Depends on type and style.
I’ve played guitar, 5-string and tenor banjos. Basic guitar strumming is easy, but you can get into very challenging areas like Chet Atkins style fingerpicking. Tenor banjo is mostly strumming, but it’s very fast and gets challenging too. There’s also picking in some styles.
The 5-string banjo style most people know is Scruggs three-finger picking. I found it challenging compared to guitar strumming, but doable. Takes time to make it sound good though. That being the case, it’s a bit limiting until you get good.

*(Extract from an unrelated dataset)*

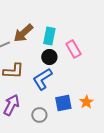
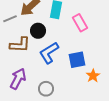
black circle: (49, 57) -> (38, 31), moved
blue square: (63, 103) -> (77, 60), moved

But anything hard is also limiting. My friend is great at the Chet Atkins style, but it makes everything sound the same. If you’re looking to play fun stuff soon, strum a guitar. If you want a challenge with payoff later, go for the banjo.
Are you kidding? Have you ever even heard Chet Atkins, or any good fingerstyle player? Nothing could be further from the truth. A good fingerstyle player can do anything a strummer can do and much more.
Moved from Great Debates to Cafe Society.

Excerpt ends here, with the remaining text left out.